DATASET EXTRACT below:

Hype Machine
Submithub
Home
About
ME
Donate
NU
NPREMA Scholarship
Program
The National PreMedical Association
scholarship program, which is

End of DATASET EXTRACT.
DATASET EXTRACT below:

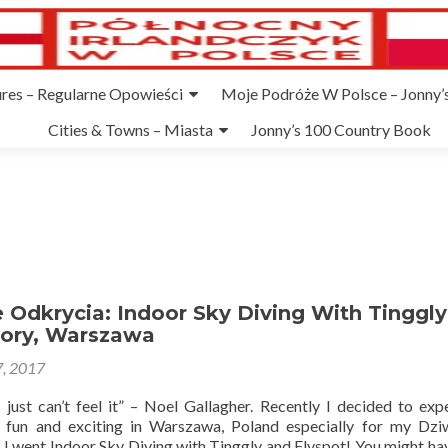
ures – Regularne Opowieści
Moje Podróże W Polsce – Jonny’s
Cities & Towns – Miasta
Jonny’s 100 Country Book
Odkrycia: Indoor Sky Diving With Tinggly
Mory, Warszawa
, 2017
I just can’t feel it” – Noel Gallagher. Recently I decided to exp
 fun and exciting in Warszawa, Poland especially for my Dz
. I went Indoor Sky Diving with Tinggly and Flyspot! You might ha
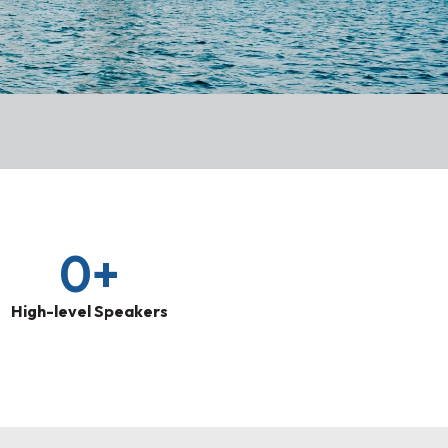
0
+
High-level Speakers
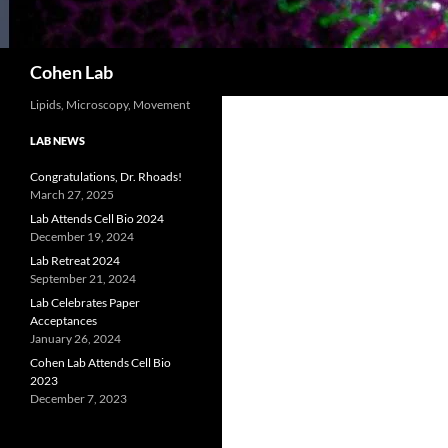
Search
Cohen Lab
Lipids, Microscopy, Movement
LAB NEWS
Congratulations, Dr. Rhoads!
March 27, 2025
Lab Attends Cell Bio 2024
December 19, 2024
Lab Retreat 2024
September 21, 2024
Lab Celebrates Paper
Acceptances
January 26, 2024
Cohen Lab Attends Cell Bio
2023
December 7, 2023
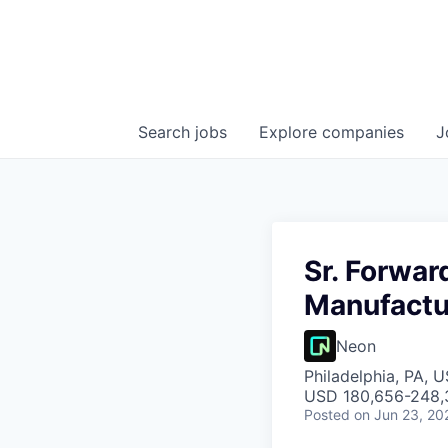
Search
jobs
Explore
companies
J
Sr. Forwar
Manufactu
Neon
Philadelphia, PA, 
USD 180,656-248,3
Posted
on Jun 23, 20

End of DATASET EXTRACT.

Everything from the line with "Hype Machine" through the line with "scholarship program, which is" should be written out exactly as it appears above, end lines included, and nothing outside that range.

RESULT OF THE EXERCISE =
Hype Machine
Submithub
Home
About
ME
Donate
NU
NPREMA Scholarship
Program
The National PreMedical Association
scholarship program, which is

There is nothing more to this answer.